_EXERCISE_. Copy only what runs from the line containing "Desde el área" through the end of the material below, line for line, with both ends included.

_RECORDS FOR THE TASK_.
###

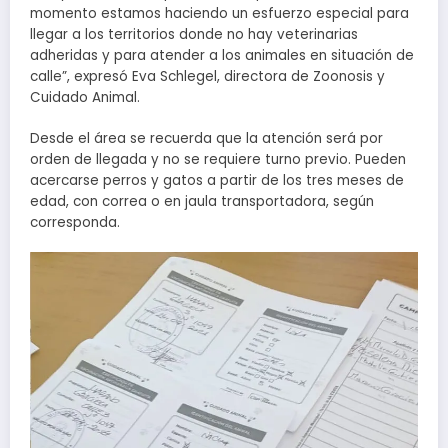
momento estamos haciendo un esfuerzo especial para
llegar a los territorios donde no hay veterinarias
adheridas y para atender a los animales en situación de
calle”, expresó Eva Schlegel, directora de Zoonosis y
Cuidado Animal.
Desde el área se recuerda que la atención será por
orden de llegada y no se requiere turno previo. Pueden
acercarse perros y gatos a partir de los tres meses de
edad, con correa o en jaula transportadora, según
corresponda.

###

_ANSWER BOX_.
Desde el área se recuerda que la atención será por
orden de llegada y no se requiere turno previo. Pueden
acercarse perros y gatos a partir de los tres meses de
edad, con correa o en jaula transportadora, según
corresponda.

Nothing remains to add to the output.